In 1950, the brand was updated to reflect a more modern look. The portrait of Jemima received a complete makeover, featuring deeper, more natural colors. This new image was placed on a white banner to the left of a two-tiered blue inscription. The text was in a bold, custom font with wave-like curves on several letters, making it unique. This redesign improved how it stood out and was recognized in the market.

1968 – 1989

Aunt Jemima Logo 1968

In 1968, the logo was redesigned, with an updated portrait centered inside a solid red circle to boost the logo’s visual impact. The “auntie” changed his image according to the demands of the times. The logo depicted an older, middle-aged African-American woman, visibly thin, with a white collar and a modern headband. The designer kept it as a tribute to the historical image, recalling the constant presence on Jemima’s head of a headscarf tied at the top of the head.
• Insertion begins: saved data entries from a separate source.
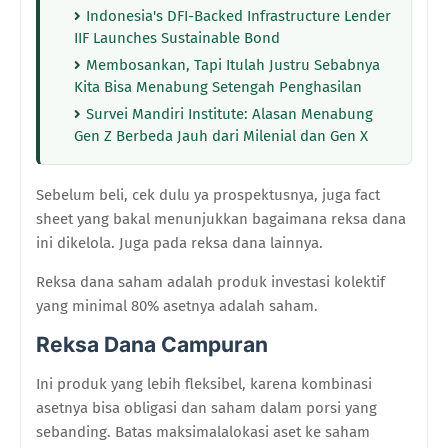
Indonesia's DFI-Backed Infrastructure Lender
IIF Launches Sustainable Bond
Membosankan, Tapi Itulah Justru Sebabnya
Kita Bisa Menabung Setengah Penghasilan
Survei Mandiri Institute: Alasan Menabung
Gen Z Berbeda Jauh dari Milenial dan Gen X
Sebelum beli, cek dulu ya prospektusnya, juga fact
sheet yang bakal menunjukkan bagaimana reksa dana
ini dikelola. Juga pada reksa dana lainnya.
Reksa dana saham adalah produk investasi kolektif
yang minimal 80% asetnya adalah saham.
Reksa Dana Campuran
Ini produk yang lebih fleksibel, karena kombinasi
asetnya bisa obligasi dan saham dalam porsi yang
sebanding. Batas maksimalalokasi aset ke saham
The logotype was completely reworked to include a bold, slightly condensed serif typeface with smooth, friendly-looking characters. This made the logo more appealing and easier to recognize. The text color was changed to black, which contrasted sharply with the red background, enhancing the overall look.

1989 – 1993

Aunt Jemima Logo 1989

In 1989, the Jemima brand underwent a significant visual update. Designers improved the logo by adding a white outline around the portrait, making it stand out against a new gradient-red background. They kept the traditional typography for continuity but changed the text color to white to blend better with the updated background. This redesign aimed to make the brand look more cohesive and visually appealing while maintaining its iconic features.

1993 – 2020

Aunt Jemima Logo 1993

In 1993, the Aunt Jemima brand underwent a redesign, introducing a new color scheme of white, orange, and red. The update focused on the logo’s symbol, featuring a gradient-orange background with a red outline, making the logo stand out more. The text on the logo changed to a bright red, matching the outline. A new, cleaner, and italicized font was used, making the text easier to read and giving the logo a modern look with crisp lines. These changes refreshed the brand’s appearance while keeping its classic appeal.

2020 – 2021

Aunt Jemima Logo 2020

In 2020, due to concerns about racial insensitivity, the brand launched a major redesign with a minimalist style. They removed all graphical elements from the logo, marking a major change in the brand’s look. The new logo kept a two-tiered inscription but used a lighter shade of red and a finer typeface. This simpler logo differed from the brand’s traditional imagery and aimed to present a more modern and sensitive image. This logo was short-lived and used only for a few months. It was the final logo for Aunt Jemima before the brand was completely reimagined, ending a significant chapter in its history.

2021 – today

Aunt Jemima Logo

In 2021, the brand, recognized as Aunt Jemima, rebranded to Pearl Milling Company, featuring a completely revamped logo. The new logo kept the old typeface but made some bold changes: the brand name is now white with a dark red shadow against a red background. The logo features a new yellow-outlined roundel with a building image in the center, surrounded by the phrase “Since 1898” in matching yellow, split into two parts.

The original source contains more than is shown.